- Directions -
Would you please reproduce all the entries exactly, leaving the pictures out?

Stored data entries
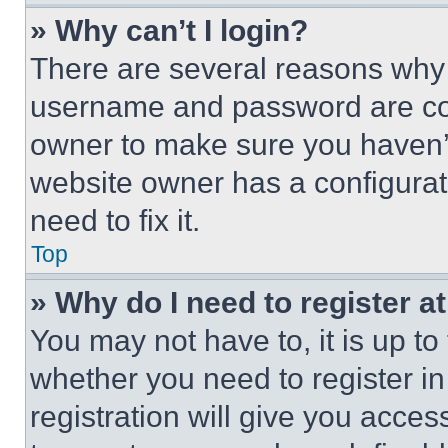
» Why can’t I login?
There are several reasons why t
username and password are corr
owner to make sure you haven’t
website owner has a configurat
need to fix it.
Top
» Why do I need to register at
You may not have to, it is up to
whether you need to register i
registration will give you acces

- Answer to this problem -
» Why can’t I login?
There are several reasons why t
username and password are corr
owner to make sure you haven’t
website owner has a configurat
need to fix it.
Top
» Why do I need to register at
You may not have to, it is up to
whether you need to register i
registration will give you acces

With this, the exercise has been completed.